さらにわれわれは,この機能をMRIの心臓データに応用することで,先に挙げた肺動脈などの不要物に加え,除去が困難とされていた心嚢水などの不要物をワンクリックで一括消去できるようにした。これにより,心臓ドックなどで撮像される心臓MRIのVR作成処理に時間を要することがなくなる。
●肝臓解析
医用画像を三次元化するレンダリングの手法は,その目的に応じて何種類も開発されており,AZE VirtualPlaceでも,必要に応じて切り替えられるシステムを構築している。その1つの手法を取り入れたのが,“肝臓解析”である(図3)。
肝臓は,門脈を持つため内部は複雑な血管走行を呈している。そのため,造影効果の良いデータで従来のように三次元構築を行うと,末梢構造を明確に表示できるが,その内部構造の注目したい部分を表示するには手間がかかった。本手法を用いることで,明瞭な血管走行表示を行うことができ,肝臓の血管構造を把握するのに非常に有用な情報が得られる。
そのほかにも,残肝体積比率の表示など従来のソフトウェアに加え,ユーザビリティの向上に努めている。
図3 肝臓解析
新しいレンダリング手法により,血管走行を明確に表示できる。
●パラレル/バックグラウンド処理機能
現在,ワークステーションのソフトウェアで関心が高まっている心臓解析アプリケーションであるが,AZE VirtualPlaceでは,そのほとんどをユーザーが操作しないバックグラウンド領域で解析を実行させ,その処理を終了できる(図4)。この処理を実現するため,バックグラウンドで処理が実行されている間でも,操作に不自由のないデータ処理管理が必要になる。

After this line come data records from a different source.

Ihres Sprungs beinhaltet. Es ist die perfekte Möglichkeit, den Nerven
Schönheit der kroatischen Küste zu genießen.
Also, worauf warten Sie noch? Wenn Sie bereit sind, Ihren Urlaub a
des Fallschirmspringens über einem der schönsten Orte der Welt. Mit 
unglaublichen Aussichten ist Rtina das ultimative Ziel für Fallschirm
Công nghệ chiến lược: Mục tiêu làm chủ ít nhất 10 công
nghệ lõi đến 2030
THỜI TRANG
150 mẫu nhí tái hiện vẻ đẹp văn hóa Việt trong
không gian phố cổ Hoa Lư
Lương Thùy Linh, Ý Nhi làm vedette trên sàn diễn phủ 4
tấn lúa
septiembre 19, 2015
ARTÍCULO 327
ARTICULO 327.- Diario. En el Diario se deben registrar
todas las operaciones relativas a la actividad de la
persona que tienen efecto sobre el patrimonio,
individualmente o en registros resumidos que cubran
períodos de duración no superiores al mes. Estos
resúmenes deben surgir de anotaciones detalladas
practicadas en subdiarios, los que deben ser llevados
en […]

AZEでは,従来の解析処理体系を一新し,パラレル演算処理を有効に取り入れることによって,バックグラウンドの処理にかかわらず常に高速なレンダリングを可能にしている。これにより,ユーザーが3Dを作成している間にデータがCTから転送され,ユーザーは心臓解析処理が行われていることを感じることなく,処理が終了しているという状態になっている。また,バックグラウンド処理は,何個も連続的に行うことが可能であるため,本体から距離的に離れたユーザーも,ネットワークを介してその解析結果情報をスムーズに入手することが可能である。

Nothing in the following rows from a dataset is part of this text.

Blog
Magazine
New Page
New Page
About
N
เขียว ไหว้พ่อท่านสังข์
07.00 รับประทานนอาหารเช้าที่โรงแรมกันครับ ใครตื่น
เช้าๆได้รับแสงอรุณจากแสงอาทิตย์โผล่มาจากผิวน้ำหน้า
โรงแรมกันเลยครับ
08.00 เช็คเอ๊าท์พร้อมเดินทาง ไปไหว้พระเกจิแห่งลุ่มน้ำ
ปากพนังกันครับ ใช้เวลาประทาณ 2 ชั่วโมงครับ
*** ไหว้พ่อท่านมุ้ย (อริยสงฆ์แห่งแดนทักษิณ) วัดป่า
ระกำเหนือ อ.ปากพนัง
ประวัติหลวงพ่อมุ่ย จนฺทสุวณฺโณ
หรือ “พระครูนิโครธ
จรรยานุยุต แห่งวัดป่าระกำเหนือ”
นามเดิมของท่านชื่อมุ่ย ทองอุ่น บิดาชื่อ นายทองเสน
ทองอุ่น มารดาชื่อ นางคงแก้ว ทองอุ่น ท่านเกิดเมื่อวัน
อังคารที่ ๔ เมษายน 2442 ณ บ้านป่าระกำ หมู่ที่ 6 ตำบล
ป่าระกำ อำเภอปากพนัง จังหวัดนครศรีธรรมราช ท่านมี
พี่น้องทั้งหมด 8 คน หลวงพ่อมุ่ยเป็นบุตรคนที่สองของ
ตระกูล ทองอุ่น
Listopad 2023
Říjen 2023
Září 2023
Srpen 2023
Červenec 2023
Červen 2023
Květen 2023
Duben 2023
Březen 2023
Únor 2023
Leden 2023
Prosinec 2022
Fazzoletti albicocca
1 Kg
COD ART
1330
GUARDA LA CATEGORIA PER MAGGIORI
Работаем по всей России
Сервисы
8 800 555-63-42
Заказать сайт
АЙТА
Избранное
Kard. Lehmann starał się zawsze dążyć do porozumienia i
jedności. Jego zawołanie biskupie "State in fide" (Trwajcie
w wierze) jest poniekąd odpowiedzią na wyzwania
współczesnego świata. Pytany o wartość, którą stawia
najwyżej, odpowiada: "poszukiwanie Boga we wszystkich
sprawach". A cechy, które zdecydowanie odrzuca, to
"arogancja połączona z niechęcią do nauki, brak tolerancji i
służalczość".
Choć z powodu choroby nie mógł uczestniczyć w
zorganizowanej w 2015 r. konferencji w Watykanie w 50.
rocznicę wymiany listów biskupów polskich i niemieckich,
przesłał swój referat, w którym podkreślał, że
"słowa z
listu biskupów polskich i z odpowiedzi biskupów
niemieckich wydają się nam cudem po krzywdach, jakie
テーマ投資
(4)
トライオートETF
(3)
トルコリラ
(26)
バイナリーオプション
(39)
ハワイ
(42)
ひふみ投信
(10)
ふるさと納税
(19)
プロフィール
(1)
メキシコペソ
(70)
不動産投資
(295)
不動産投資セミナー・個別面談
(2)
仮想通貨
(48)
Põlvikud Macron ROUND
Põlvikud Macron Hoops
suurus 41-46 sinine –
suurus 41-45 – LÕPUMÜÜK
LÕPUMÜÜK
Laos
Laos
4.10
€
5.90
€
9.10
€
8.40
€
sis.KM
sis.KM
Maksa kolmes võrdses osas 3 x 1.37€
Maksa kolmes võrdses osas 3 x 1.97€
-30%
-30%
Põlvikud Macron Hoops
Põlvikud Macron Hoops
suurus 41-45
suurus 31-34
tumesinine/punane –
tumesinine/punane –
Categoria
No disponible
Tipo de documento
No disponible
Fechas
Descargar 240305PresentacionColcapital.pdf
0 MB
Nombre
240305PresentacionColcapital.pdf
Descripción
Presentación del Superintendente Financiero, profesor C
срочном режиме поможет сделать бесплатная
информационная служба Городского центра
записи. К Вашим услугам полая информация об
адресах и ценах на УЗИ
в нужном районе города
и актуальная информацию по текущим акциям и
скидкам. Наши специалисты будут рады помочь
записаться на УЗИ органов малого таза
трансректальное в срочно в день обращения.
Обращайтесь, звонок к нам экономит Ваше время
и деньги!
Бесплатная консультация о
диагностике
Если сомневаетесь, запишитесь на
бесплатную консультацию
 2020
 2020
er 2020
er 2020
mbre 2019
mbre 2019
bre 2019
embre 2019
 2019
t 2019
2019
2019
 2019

新しいパラレル演算処理が生み出すレンダリング技術と,ネットワークを介したバックグラウンド処理が生み出す新しい解析処理体系によって,ユーザーに劇的な操作体系を提供することが可能になる。
図4 AZE Auto Analyzer
データを自動解析し,結果はネットワークを介してすぐに参照できる。
●まとめ
AZE VirtualPlaceは,高速パラレル演算方式や処理体系の改善,レンダリング手法,レジストレーションなど,ワークステーションに基礎的に考慮される機能とその問題点を総合的に解決することで,結果として,余分なステップを削減したシンプルなワークフローを実現している。
今後も,高い操作性とワークフローの効率化を実現するユーザーフレンドリーなシステム,ソフトウェアを開発していくことで,医療現場により実践的な情報を提供していきたい。